MAP5240 Customer data checks

A data check failure caused customer data to be unreadable.

Before you begin

Note: Customer disruption might occur if microcode and power boundaries are not in the proper conditions for this service action. Verify that you start all service activities in Start here.

About this task

You are here to resolve a data check failure that was logged with one of the SRC BE50xxxx values listed below. An action to repair hardware or microcode is necessary. This action is to repair another open serviceable event.

The customer must restore the data after the hardware or microcode repair action is complete.

This MAP isolates for the following SRC BE50s:
  • SRC BE504900, Failing track log available for the next level of support.
  • SRC BE504901, Data loss events reported on a system that is configured in a copy services relationship as a secondary. Data is recovered on the next establish-pair operation.
  • SRC BE504902, Data loss events reported on a system that is configured in a copy services relationship as a secondary. Data is not recovered on the next establish-pair operation.
  • SRC BE504903, Data loss events reported on a system that is configured in a copy services relationship as a secondary. Data is not recovered on next establish pair operation.
  • SRC BE504910, Customer data check, DDM media error, single LBA.
  • SRC BE504911, Data check (medium error) occurred on one sector on a system that is configured in a copy services relationship as a secondary.
  • SRC BE504920, Customer data check, DDM media error, multiple LBAs.
  • SRC BE504921, Data check (medium error) occurred on multiple sectors on a system that is configured in a copy services relationship as a secondary.
  • SRC BE504930, Customer data check, data LRC, single LBA.
  • SRC BE504940, Customer data check, data LRC, multiple LBAs.
  • SRC BE5049F1, Error information record LRC error, possible data check.
  • SRC BE5049F2, Data check error identified in Cache with a zHyperLink write.
  • SRC BE5049F3, Data check error that is identified in NVS with a zHyperLink write.

MAP5240 Section-1

Procedure

  1. Refer to Table 1 for the SRC BE50 that requires problem resolution. Determine the necessary hardware or microcode repair action.

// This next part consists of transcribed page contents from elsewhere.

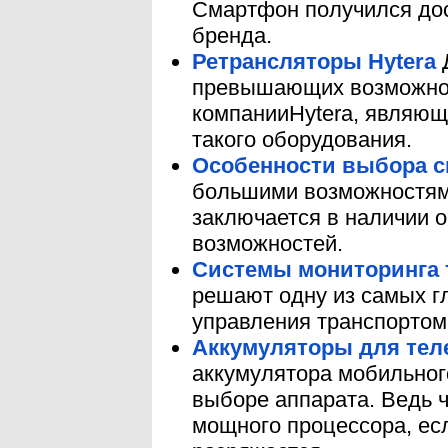
Смартфон получился дос
бренда.
Ретрансляторы Hytera
Д
превышающих возможнос
компанииHytera, являющ
такого оборудования.
Особенности выбора 
большими возможностями
заключается в наличии 
возможностей.
Системы мониторинга 
решают одну из самых г
управления транспортом
Аккумуляторы для тел
аккумулятора мобильног
выборе аппарата. Ведь ч
мощного процессора, есл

    If a hardware repair problem is not available for this failure, the failure might be intermittent. If the data failure continues, contact your next level of support for assistance in isolating and repairing the problem.

    Table 1. Customer data checks failure SRC BE50 repairs
    SRC BE50 Description Recommended Action
    BE504900 A failing track log was created. The following actions can occur at the same time:
    • Contact your next level of support. They use remote support to access the failing track log file. They then use a tool to create a list of volumes and tracks for the customer to use for data recovery.
    • Repair any related open serviceable events with SRCs BE504930 or BE504940. The FRU replacements do not recover the data but do restore hardware functions.
    BE504901 Data loss events reported on a system that is configured in a copy services relationship as a secondary. Data is recovered on the next establish-pair operation. A track log file exists, and is on the system. However, due to system being configured in a copy services relationship as a secondary, all data is recovered on the next establish pair operation.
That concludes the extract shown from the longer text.